Before 1982, most first-meeting finals took place at the Australian Open, which at that time usually featured a weaker draw than the other Slams. For instance, the 1979 final was played by Guillermo Vilas and John Sadri. While Vilas is among the all-time greats, Sadri never advanced beyond the fourth round of any other major–where he might have encountered Vilas more often.
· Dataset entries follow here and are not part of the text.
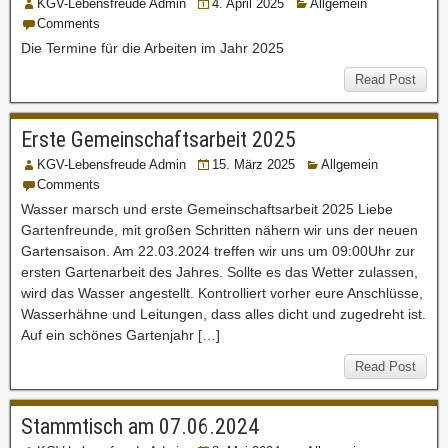
KGV-Lebensfreude Admin
4. April 2025
Allgemein
Comments
Die Termine für die Arbeiten im Jahr 2025
Read Post
Erste Gemeinschaftsarbeit 2025
KGV-Lebensfreude Admin
15. März 2025
Allgemein
Comments
Wasser marsch und erste Gemeinschaftsarbeit 2025 Liebe
Gartenfreunde, mit großen Schritten nähern wir uns der neuen
Gartensaison. Am 22.03.2024 treffen wir uns um 09:00Uhr zur
ersten Gartenarbeit des Jahres. Sollte es das Wetter zulassen,
wird das Wasser angestellt. Kontrolliert vorher eure Anschlüsse,
Wasserhähne und Leitungen, dass alles dicht und zugedreht ist.
Auf ein schönes Gartenjahr […]
Read Post
Stammtisch am 07.06.2024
One thing seems certain: It won’t be the last meeting for Halep and Ostapenko. All of the pairs I’ve listed played at least once after their Slam final, and with the exception of Wilander-Curren, each one played at least twice more. Halep is only 25, so if she remains near the top of the game and Ostapenko continues climbing the ranks, the pair could aim to match Graf and Zvereva, who met 20 more times after the 1988 French Open final. The loser of today’s match will want to avoid Zvereva’s fate, though: In those 20 matches, the Belarussian won only once.

Bouncing Back From a Marathon Third Set

In this year’s edition of the French Open, we’ve already seen two women’s matches charge past the 6-6 mark in the third set. On Sunday, Madison Brengle outlasted Julia Goerges 13-11 in the decider, and yesterday, Kristina Mladenovic overcame Jennifer Brady 9-7 in the final set. Marathon three-setters aren’t as gut-busting as the five-set equivalent on the men’s tour, yet they still require players to go beyond the usual limit of a tour match.
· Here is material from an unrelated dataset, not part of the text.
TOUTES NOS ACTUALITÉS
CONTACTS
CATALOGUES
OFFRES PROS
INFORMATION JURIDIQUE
Do marathon three-setters affect the fortunes of those players that move on to the next round? Back in 2012, I published a study showing that men who win marathon five-setters (that is, matches that go to 8-6 or longer) win fewer than 30% of their following matches, a rate far worse than what we would expect, given the quality of their next opponents. It seems likely that long three-setters wouldn’t have the same effect, especially since many top women are willing to play five-setters themselves.

The numbers bear out the intuition. From 2001 to the 2017 Australian Open, there have been 185 marathon three-setters in Grand Slam main draws, and the winners of those matches have gone on to win 42.2% of their next contests. That’s more than the equivalent number for men, and it’s even better than it sounds.
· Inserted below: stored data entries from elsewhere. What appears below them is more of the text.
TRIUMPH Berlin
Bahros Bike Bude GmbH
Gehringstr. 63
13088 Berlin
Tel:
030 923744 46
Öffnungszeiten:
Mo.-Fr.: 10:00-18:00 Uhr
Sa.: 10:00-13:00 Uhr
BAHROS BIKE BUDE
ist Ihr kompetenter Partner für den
Players who need to go deep into a third set to vanquish an early-round opponent are, on average, weaker than those who win in straight sets, so many of the marathon women would already be considered underdogs in their next matches. Using sElo–surface-specific Elo, which I recently introduced–we see that these 185 marathon women would have been expected to win only 44.0% of their following matches. There may be a real effect here, but it is a minor one, especially compared to the fortunes of players who struggle through marathon five-setters.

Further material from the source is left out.